The European Central Bank has "crossed red lines" by overstepping its monetary policy remit and operating in the realms of fiscal policy and politics, former executive board member of the European Central Bank (ECB), Juergen Stark, told CNBC on Monday.
"The red lines have been crossed as far as monetary policy is concerned. The ECB is prepared to operate, to continue to operate, in the fiscal field," said Stark, who resigned early from the ECB amid reports of disagreements over its bond-buying program.
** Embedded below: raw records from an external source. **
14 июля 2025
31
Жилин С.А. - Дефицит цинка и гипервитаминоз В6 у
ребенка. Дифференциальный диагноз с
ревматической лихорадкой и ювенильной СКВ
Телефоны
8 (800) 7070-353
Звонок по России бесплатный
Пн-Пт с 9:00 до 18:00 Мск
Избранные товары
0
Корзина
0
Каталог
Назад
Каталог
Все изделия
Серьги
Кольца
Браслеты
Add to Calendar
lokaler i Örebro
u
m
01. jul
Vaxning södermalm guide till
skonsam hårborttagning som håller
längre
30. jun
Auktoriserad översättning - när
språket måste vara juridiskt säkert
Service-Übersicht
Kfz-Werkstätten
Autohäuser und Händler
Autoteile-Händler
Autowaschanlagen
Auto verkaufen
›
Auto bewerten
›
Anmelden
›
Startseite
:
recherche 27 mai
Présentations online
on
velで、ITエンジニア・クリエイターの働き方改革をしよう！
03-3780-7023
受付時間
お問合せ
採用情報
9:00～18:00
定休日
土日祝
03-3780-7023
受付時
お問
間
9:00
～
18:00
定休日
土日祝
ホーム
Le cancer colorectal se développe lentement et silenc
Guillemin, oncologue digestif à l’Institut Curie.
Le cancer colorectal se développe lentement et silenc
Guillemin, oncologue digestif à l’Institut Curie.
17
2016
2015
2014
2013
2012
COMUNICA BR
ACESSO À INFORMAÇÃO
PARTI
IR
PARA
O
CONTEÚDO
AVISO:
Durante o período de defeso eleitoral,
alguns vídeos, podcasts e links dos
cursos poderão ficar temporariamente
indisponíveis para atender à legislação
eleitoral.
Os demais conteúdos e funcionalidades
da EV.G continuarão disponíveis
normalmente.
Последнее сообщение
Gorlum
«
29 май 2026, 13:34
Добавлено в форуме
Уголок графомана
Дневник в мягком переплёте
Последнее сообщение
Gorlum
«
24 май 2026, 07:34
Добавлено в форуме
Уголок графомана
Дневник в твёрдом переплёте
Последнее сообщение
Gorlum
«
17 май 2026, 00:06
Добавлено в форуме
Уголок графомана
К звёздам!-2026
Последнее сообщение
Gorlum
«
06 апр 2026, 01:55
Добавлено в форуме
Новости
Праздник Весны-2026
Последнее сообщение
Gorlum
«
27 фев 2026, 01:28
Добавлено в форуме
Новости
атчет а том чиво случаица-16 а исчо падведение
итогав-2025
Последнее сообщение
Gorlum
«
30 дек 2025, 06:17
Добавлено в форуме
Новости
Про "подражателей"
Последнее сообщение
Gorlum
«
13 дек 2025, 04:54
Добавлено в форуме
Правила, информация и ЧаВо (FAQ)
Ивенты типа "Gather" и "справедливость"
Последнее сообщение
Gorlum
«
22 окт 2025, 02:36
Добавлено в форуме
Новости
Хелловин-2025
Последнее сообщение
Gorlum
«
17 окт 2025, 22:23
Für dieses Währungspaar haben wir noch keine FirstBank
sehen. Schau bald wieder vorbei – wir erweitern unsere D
Stark said the ECB should not be enacting programs such as its latest bond-buying scheme, called the OMT (Outright Monetary Transactions), with the aim of helping governments refinance their debt, as high yields on Italian and Spanish bonds are an accurate reflection of the countries' sovereign risk.
"The differentiation in yields is the risk premium the market puts on various assets, which should be exactly what we want… to a large extent, the spreads are justified," Stark said.
Stark added that the ECB's decision to attach conditionality terms to its new bond-buying program, also overstepped its monetary remit.
"If there is a monetary policy issue, then the central bank has no legitimacy and no reason to condition its interventions… Either it is monetary policy or it is quasi-fiscal policy," he said.
Stark added that the ECB's market interventions also reduced the incentive for governments to enact unpopular economic reforms.
"We have seen time-and-again that when the ECB has announced new measures, the enthusiasm for reform faded away in many countries," he said.
Nonetheless, Stark said that some euro zone countries had made "significant progress" towards reforming their economies. "In this respect, Europe in the end will be stronger than it was before the crisis."
Stark is one of several high-profile German members of the ECB who have protested its use of bond-buying programs, with others including current Bundesbank President Jens Weidmann, and ex-Bundesbank President Axel Weber.